O documento inaugural daquilo que se convencinou denominar Doutrina Social da Igreja é a encíclica Rerum Novarum, do papa Leão XIII, publicada a 15 de maio de 1891. De fato, é a primeira vez que um documento do magistério católico dedica-se integralmente à chamada “questão social”. No decorrer do texto, o papa propõe-se abordar a “condição dos operários”.

Isto não quer dizer que os problemas sociais estivessem ausentes das publicações anteriores na história da Igreja. São inúmeras as referências à situação real e concreta dos pobres desde os primeiros séculos do cristianismo e da tradição católica, conforme iremos constatar mais à frente. O próprio Leão XIII, na introdução da Rerum Novarum,  refere-se à abordagem do tema em encíclicas precedentes sobre soberania política, liberdade humana e constituição cristã dos Estados, publicadas respectivamente nos anos de 1831, 1885 e 1888. Mas, enquanto anteriormente essas questões apareciam de forma secundária, à margem de outros assuntos de maior relevância, agora o papa faz da condição social dos operários o tema central de sua carta.
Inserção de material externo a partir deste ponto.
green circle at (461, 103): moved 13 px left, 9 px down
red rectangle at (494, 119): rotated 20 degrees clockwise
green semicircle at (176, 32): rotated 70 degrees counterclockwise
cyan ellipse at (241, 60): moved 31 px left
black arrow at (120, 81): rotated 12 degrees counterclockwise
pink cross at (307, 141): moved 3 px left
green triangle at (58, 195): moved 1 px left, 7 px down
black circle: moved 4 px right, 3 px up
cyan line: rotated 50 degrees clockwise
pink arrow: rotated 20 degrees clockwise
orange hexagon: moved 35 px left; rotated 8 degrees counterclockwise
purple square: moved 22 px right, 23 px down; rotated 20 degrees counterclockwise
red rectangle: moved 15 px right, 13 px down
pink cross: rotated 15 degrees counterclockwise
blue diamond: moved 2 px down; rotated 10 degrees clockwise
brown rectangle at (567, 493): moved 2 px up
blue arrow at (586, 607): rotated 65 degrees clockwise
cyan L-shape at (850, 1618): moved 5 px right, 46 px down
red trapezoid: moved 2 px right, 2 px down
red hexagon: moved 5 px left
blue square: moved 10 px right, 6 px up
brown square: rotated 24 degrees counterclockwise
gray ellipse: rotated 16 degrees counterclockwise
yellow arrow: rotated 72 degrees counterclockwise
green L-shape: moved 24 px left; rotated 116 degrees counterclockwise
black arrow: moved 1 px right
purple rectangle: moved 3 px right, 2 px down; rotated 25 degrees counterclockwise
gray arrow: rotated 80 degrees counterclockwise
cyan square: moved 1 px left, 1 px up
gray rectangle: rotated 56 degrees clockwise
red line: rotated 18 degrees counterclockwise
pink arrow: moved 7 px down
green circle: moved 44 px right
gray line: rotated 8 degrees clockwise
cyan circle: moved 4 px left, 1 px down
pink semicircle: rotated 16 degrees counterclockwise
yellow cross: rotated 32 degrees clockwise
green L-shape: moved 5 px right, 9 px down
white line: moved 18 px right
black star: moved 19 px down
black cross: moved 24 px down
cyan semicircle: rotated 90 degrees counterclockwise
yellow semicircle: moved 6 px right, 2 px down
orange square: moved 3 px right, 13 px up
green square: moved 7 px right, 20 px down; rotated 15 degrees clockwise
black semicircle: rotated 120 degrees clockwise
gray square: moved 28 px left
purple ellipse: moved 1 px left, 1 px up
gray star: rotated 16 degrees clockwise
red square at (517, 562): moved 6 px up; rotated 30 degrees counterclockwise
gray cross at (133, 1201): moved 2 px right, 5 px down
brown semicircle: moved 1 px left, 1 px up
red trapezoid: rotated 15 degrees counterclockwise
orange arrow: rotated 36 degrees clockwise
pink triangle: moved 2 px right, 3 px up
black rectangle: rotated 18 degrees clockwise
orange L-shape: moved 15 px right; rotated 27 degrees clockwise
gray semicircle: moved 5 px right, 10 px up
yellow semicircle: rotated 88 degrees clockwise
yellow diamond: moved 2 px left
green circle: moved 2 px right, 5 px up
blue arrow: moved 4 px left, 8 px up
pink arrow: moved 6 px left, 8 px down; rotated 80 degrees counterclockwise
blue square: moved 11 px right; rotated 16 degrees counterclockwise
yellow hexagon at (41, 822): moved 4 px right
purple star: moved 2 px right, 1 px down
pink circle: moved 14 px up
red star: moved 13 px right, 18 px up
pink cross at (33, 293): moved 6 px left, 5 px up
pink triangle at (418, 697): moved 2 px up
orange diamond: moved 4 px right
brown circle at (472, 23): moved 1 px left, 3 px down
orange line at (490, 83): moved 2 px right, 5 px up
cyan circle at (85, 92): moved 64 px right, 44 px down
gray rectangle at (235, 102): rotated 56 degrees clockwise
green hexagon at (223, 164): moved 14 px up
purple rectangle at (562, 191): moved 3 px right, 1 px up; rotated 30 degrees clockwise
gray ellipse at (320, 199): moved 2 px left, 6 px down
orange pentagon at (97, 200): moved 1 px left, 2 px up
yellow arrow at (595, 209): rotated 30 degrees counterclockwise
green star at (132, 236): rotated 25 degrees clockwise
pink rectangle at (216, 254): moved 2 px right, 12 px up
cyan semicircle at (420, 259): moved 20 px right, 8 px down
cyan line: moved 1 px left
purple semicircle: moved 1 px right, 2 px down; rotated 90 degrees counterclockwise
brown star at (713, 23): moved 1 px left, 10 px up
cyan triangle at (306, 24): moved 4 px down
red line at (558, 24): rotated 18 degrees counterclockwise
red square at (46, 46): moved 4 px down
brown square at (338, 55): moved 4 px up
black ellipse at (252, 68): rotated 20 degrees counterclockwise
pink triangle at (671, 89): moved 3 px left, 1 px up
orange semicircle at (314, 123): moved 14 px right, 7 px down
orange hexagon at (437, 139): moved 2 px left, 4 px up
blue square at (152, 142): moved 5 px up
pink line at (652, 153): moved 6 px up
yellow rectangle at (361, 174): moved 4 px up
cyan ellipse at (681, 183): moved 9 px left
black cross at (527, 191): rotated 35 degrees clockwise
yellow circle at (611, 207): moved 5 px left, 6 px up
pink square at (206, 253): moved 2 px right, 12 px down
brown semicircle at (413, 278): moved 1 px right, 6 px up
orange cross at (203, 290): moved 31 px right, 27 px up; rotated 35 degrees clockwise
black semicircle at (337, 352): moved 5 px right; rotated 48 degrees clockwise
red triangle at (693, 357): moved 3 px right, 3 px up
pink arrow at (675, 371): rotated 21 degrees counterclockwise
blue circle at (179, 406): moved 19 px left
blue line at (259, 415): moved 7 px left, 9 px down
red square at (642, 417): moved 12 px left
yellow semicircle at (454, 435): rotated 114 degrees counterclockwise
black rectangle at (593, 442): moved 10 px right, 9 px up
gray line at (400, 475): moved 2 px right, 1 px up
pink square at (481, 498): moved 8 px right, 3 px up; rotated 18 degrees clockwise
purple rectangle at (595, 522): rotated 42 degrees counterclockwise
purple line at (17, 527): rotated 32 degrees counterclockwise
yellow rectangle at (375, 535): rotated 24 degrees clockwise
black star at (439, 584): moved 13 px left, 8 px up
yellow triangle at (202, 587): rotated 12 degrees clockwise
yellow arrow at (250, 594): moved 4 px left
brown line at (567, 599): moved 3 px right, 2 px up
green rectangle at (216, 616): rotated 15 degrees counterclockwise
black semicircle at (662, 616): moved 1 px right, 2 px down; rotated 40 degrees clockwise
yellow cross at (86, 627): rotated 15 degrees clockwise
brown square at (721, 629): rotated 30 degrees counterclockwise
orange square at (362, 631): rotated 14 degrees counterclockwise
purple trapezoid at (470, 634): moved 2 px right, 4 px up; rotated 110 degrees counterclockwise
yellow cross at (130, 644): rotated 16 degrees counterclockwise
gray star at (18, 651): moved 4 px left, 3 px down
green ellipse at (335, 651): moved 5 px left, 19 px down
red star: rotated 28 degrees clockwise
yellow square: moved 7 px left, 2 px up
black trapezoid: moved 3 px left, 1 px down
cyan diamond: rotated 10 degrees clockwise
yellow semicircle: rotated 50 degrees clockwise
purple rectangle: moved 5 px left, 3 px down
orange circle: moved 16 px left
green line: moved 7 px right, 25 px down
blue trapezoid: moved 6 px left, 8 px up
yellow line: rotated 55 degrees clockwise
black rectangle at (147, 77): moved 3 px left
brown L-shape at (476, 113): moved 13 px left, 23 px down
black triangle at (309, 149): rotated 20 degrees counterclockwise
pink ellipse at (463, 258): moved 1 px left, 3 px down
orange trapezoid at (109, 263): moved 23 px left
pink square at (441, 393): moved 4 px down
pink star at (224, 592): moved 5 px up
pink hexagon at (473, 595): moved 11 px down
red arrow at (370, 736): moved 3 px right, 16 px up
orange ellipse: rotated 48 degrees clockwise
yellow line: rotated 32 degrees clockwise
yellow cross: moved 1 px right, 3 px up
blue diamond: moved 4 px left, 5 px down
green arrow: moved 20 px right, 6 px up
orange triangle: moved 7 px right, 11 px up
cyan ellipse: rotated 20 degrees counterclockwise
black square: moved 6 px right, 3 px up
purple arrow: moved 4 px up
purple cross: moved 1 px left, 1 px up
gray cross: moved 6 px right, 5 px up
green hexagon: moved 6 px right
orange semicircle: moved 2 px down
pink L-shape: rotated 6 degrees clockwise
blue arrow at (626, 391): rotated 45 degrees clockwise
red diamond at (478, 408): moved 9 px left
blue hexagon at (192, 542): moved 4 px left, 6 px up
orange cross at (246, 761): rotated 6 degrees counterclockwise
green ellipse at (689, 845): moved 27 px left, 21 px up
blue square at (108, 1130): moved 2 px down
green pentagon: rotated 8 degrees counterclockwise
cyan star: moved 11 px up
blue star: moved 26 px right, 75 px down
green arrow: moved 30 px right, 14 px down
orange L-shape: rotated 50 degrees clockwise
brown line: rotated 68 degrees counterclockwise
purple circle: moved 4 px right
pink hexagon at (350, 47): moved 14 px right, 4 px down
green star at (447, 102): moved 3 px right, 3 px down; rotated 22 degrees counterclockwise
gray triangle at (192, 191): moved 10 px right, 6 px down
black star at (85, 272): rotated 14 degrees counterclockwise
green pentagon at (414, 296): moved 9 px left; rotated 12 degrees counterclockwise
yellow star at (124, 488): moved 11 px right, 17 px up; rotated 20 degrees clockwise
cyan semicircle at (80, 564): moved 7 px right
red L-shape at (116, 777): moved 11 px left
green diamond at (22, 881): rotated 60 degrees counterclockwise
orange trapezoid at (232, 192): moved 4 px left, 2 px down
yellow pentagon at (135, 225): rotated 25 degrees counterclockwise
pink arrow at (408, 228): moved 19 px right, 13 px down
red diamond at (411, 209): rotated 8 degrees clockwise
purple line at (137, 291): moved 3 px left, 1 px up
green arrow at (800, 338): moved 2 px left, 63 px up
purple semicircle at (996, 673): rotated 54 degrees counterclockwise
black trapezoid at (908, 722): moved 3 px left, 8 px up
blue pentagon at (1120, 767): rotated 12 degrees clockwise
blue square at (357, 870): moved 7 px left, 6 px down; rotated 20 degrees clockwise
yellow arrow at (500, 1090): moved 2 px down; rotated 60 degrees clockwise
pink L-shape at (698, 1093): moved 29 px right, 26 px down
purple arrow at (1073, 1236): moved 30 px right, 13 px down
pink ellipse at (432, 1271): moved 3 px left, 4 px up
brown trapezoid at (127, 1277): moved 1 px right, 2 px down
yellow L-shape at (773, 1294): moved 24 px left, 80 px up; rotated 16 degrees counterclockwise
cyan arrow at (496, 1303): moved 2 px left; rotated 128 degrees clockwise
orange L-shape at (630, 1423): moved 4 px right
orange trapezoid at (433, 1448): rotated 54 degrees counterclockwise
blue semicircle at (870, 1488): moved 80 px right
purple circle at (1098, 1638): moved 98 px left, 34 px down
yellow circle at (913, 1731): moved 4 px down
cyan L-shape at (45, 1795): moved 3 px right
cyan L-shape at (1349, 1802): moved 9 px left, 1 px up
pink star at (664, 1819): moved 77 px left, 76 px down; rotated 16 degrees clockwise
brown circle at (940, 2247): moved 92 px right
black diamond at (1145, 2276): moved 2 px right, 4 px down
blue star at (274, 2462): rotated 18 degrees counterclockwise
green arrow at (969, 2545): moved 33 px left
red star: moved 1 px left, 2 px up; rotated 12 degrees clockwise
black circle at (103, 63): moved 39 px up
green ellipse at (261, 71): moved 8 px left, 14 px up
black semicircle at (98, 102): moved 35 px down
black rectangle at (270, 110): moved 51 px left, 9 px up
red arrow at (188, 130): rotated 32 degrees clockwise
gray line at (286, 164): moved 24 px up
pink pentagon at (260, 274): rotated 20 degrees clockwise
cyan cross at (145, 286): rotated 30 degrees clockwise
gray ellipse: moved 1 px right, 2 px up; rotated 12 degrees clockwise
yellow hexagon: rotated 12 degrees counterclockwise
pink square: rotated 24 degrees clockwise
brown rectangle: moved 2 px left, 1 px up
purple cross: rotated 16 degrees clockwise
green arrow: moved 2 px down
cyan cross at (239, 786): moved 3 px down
De cara, nota-se aqui uma mudança de enfoque ou de perspectiva: a Igreja, na pessoa do papa, deixa em segundo plano os assuntos internos e volta-se para os problemas que afligem os trabalhadores da época. O olhar da Igreja dirige-se ao mundo exterior, identificando nele os principais desafios sociais à fé cristã e buscando alternativas às contradições da sociedade em que vive.

O contexto da Rerum Novarum é uma sociedade profundamente transformada pela Revolução Industrial. Uma sociedade formada de pessoas que vivem na alma e no corpo os efeitos de um salto gigantesco em termos científico-tecnológicos. A revolução industrial trouxe avanços inegáveis, especialmente através da imensa capacidade de produção através da máquina. Na verdade, representou uma revolução em quatro dimensões: uma de ordem sócio-econômica, com surgimento e consolidação da indústria; outra de ordem política, através do fortalecimento dos Estados-nação a partir da Revolução Francesa; outra, ainda, de ordem científica, que se afirma pelo aprofundamento e sistematização do conhecimento e do método experimental; outra, enfim, de ordem filosófica, fundada no pensamento da razão ilustrada e na emergência da subjetividade.

Mas esse conjunto de transformações trouxe também efeitos negativos. Se é verdade que o poder das máquinas multiplicou em muito a capacidade de produzir bens, alimentos e equipamentos, também é verdade que os benefícios de semelhante progresso não foram eqüitativamente distribuídos. Os “tempos modernos” ou a “era da máquina” vieram acompanhados, simultaneamente, de um enorme potencial produtivo e de uma crescente desigualdade social.

A indústria nasce sob o domínio do sistema capitalista de produção e sob a orientação da filosofia liberal. O lucro é o motor da economia. No mesmo campo, como forças desiguais, patrões e operários lutam por seus interesses. Uns detêm o capital e os meios de produção, outros apenas a força de trabalho. Em tais condições assimétricas, instala-se a lei do mais forte. Na verdade, o liberalismo econômico é um jogo de cartas marcadas, onde os mais fortes vão devorando os mais fracos, numa espécie de darwinismo social.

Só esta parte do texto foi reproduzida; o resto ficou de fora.